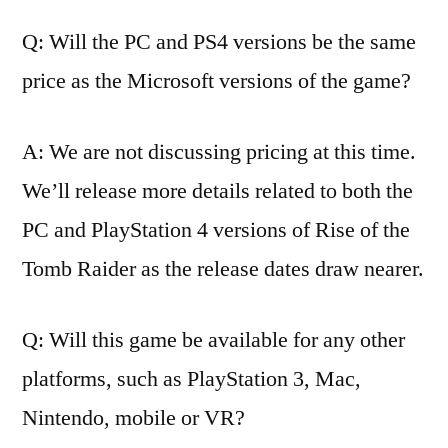
und
Q: Will the PC and PS4 versions be the same
Antworten
price as the Microsoft versions of the game?
A: We are not discussing pricing at this time.
We’ll release more details related to both the
PC and PlayStation 4 versions of Rise of the
Tomb Raider as the release dates draw nearer.
Q: Will this game be available for any other
platforms, such as PlayStation 3, Mac,
Nintendo, mobile or VR?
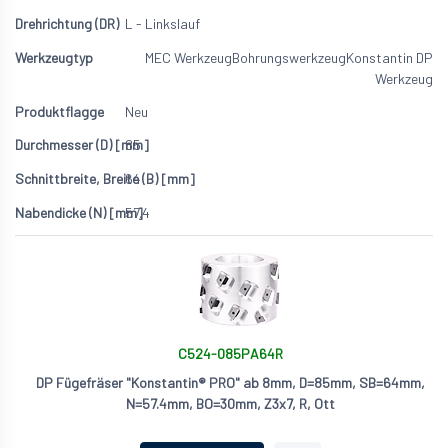
L - Linkslauf
MEC Werkzeug
Bohrungswerkzeug
Konstantin DP
Werkzeug
Neu
85
64
57.4
C524-085PA64R
DP Fügefräser "Konstantin® PRO" ab 8mm, D=85mm, SB=64mm,
N=57.4mm, BO=30mm, Z3x7, R, Ott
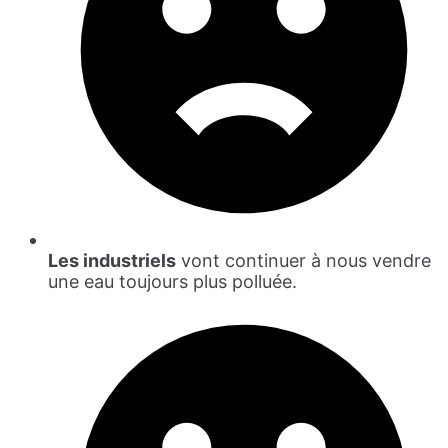
Les industriels
vont continuer à nous vendre
une eau toujours plus polluée.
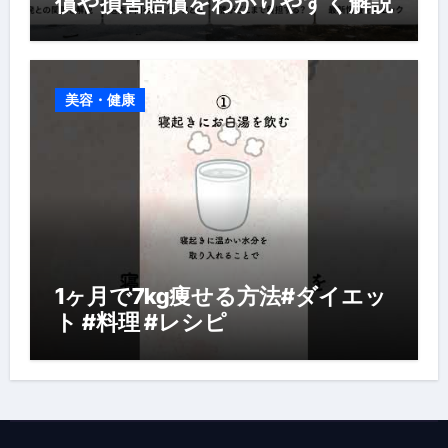
償や損害賠償をわかりやすく解説
美容・健康
1ヶ月で7kg痩せる方法#ダイエッ
ト #料理 #レシピ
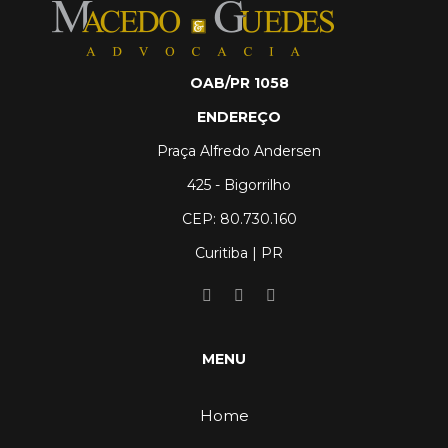
OAB/PR 1058
ENDEREÇO
Praça Alfredo Andersen
425 - Bigorrilho
CEP: 80.730.160
Curitiba | PR
MENU
Home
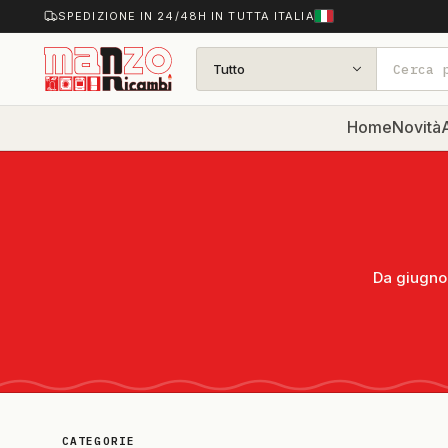
SPEDIZIONE IN 24/48H IN TUTTA ITALIA
Tutto
Home
Novità
A
Da giugno 
CATEGORIE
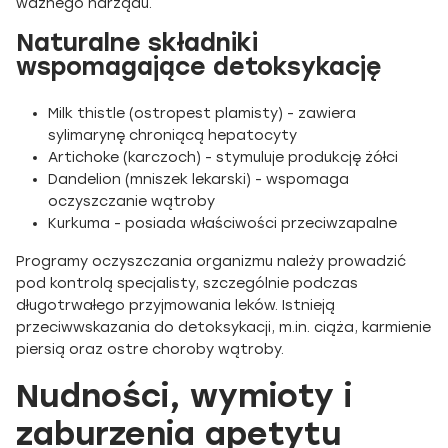
ważnego narządu.
Naturalne składniki
wspomagające detoksykację
Milk thistle (ostropest plamisty) - zawiera
sylimarynę chroniącą hepatocyty
Artichoke (karczoch) - stymuluje produkcję żółci
Dandelion (mniszek lekarski) - wspomaga
oczyszczanie wątroby
Kurkuma - posiada właściwości przeciwzapalne
Programy oczyszczania organizmu należy prowadzić
pod kontrolą specjalisty, szczególnie podczas
długotrwałego przyjmowania leków. Istnieją
przeciwwskazania do detoksykacji, m.in. ciąża, karmienie
piersią oraz ostre choroby wątroby.
Nudności, wymioty i
zaburzenia apetytu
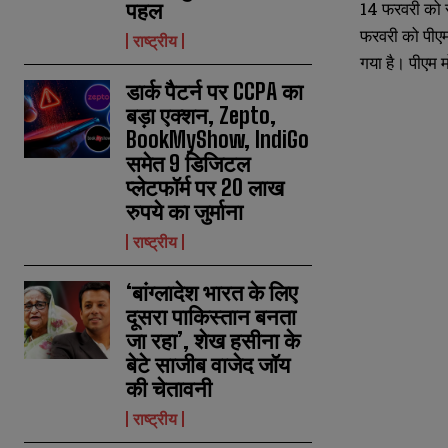
पहल
14 फरवरी को सं
फरवरी को पीएम 
राष्ट्रीय
गया है। पीएम 
डार्क पैटर्न पर CCPA का
बड़ा एक्शन, Zepto,
BookMyShow, IndiGo
समेत 9 डिजिटल
प्लेटफॉर्म पर 20 लाख
रुपये का जुर्माना
राष्ट्रीय
‘बांग्लादेश भारत के लिए
दूसरा पाकिस्तान बनता
जा रहा’, शेख हसीना के
बेटे साजीब वाजेद जॉय
N
N
की चेतावनी
a
a
m
m
राष्ट्रीय
e
e
E
E
*
*
m
m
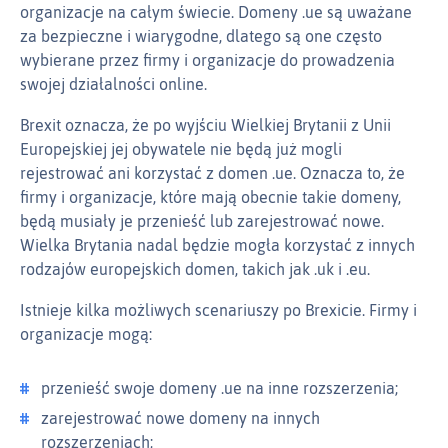
organizacje na całym świecie. Domeny .ue są uważane
za bezpieczne i wiarygodne, dlatego są one często
wybierane przez firmy i organizacje do prowadzenia
swojej działalności online.
Brexit oznacza, że po wyjściu Wielkiej Brytanii z Unii
Europejskiej jej obywatele nie będą już mogli
rejestrować ani korzystać z domen .ue. Oznacza to, że
firmy i organizacje, które mają obecnie takie domeny,
będą musiały je przenieść lub zarejestrować nowe.
Wielka Brytania nadal będzie mogła korzystać z innych
rodzajów europejskich domen, takich jak .uk i .eu.
Istnieje kilka możliwych scenariuszy po Brexicie. Firmy i
organizacje mogą:
przenieść swoje domeny .ue na inne rozszerzenia;
zarejestrować nowe domeny na innych
rozszerzeniach;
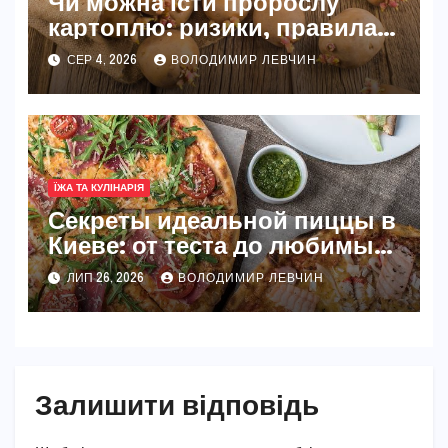
Чи можна їсти пророслу
картоплю: ризики, правила
та безпечні способи
СЕР 4, 2026
ВОЛОДИМИР ЛЕВЧИН
ЇЖА ТА КУЛІНАРІЯ
Секреты идеальной пиццы в
Киеве: от теста до любимых
начинок
ЛИП 26, 2026
ВОЛОДИМИР ЛЕВЧИН
Залишити відповідь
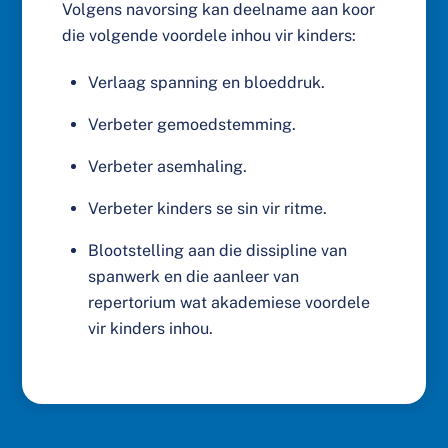
Volgens navorsing kan deelname aan koor
die volgende voordele inhou vir kinders:
Verlaag spanning en bloeddruk.
Verbeter gemoedstemming.
Verbeter asemhaling.
Verbeter kinders se sin vir ritme.
Blootstelling aan die dissipline van
spanwerk en die aanleer van
repertorium wat akademiese voordele
vir kinders inhou.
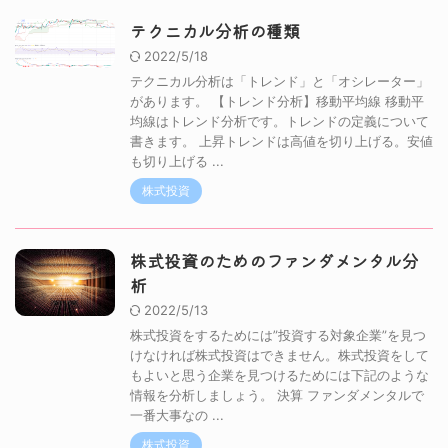
テクニカル分析の種類
2022/5/18
テクニカル分析は「トレンド」と「オシレーター」
があります。 【トレンド分析】移動平均線 移動平
均線はトレンド分析です。トレンドの定義について
書きます。 上昇トレンドは高値を切り上げる。安値
も切り上げる ...
株式投資
株式投資のためのファンダメンタル分
析
2022/5/13
株式投資をするためには”投資する対象企業”を見つ
けなければ株式投資はできません。株式投資をして
もよいと思う企業を見つけるためには下記のような
情報を分析しましょう。 決算 ファンダメンタルで
一番大事なの ...
株式投資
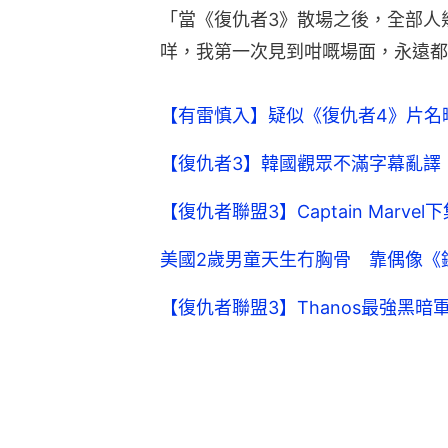
「當《復仇者3》散場之後，全部人
咩，我第一次見到咁嘅場面，永遠都
【有雷慎入】疑似《復仇者4》片名
【復仇者3】韓國觀眾不滿字幕亂譯
【復仇者聯盟3】Captain Marve
美國2歲男童天生冇胸骨 靠偶像《
【復仇者聯盟3】Thanos最強黑暗軍團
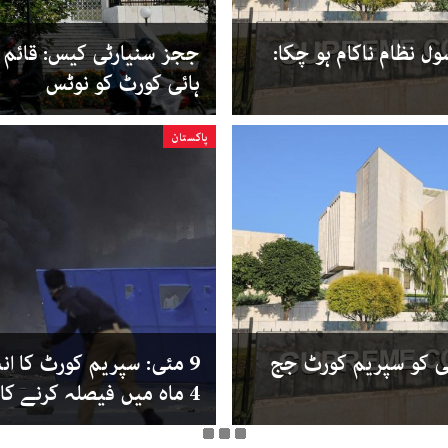
ل نظام ناکام ہو چکا:
ججز سنیارٹی کیس: قائم 
ہائی کورٹ کو نوٹس
پاکستان
کو سپریم کورٹ جج
9 مئی: سپریم کورٹ کا ا
4 ماہ میں فیصلہ کرنے کا حکم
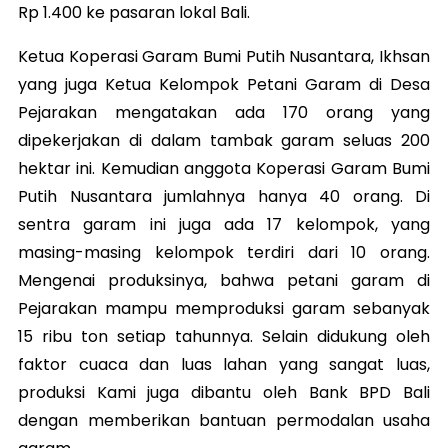
Rp 1.400 ke pasaran lokal Bali.
Ketua Koperasi Garam Bumi Putih Nusantara, Ikhsan
yang juga Ketua Kelompok Petani Garam di Desa
Pejarakan mengatakan ada 170 orang yang
dipekerjakan di dalam tambak garam seluas 200
hektar ini. Kemudian anggota Koperasi Garam Bumi
Putih Nusantara jumlahnya hanya 40 orang. Di
sentra garam ini juga ada 17 kelompok, yang
masing-masing kelompok terdiri dari 10 orang.
Mengenai produksinya, bahwa petani garam di
Pejarakan mampu memproduksi garam sebanyak
15 ribu ton setiap tahunnya. Selain didukung oleh
faktor cuaca dan luas lahan yang sangat luas,
produksi Kami juga dibantu oleh Bank BPD Bali
dengan memberikan bantuan permodalan usaha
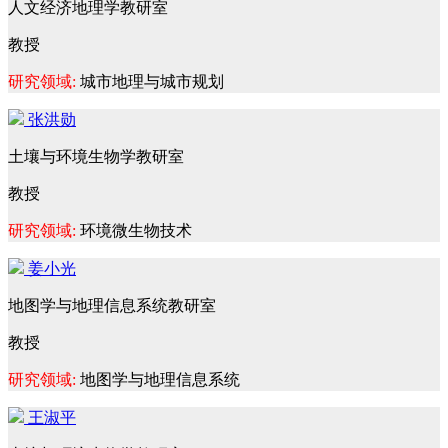
人文经济地理学教研室
教授
研究领域:
城市地理与城市规划
张洪勋
土壤与环境生物学教研室
教授
研究领域:
环境微生物技术
姜小光
地图学与地理信息系统教研室
教授
研究领域:
地图学与地理信息系统
王淑平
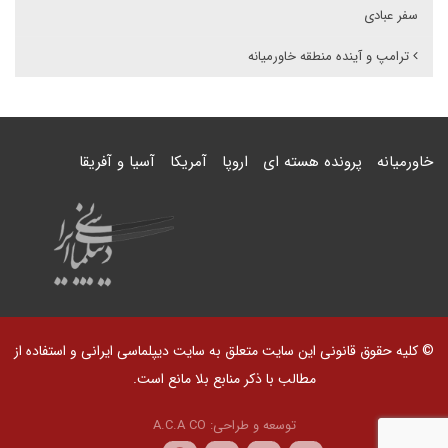
سفر عبادی
ترامپ و آینده منطقه خاورمیانه
خاورمیانه
پرونده هسته ای
اروپا
آمریکا
آسیا و آفریقا
© کلیه حقوق قانونی این سایت متعلق به سایت دیپلماسی ایرانی و استفاده از
مطالب با ذکر منابع بلا مانع است.
توسعه و طراحی:
A.C.A CO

→ Description of the task: What number of lines in the data contain the word "yang"? Give the number and nothing else.

→ Finished task: 4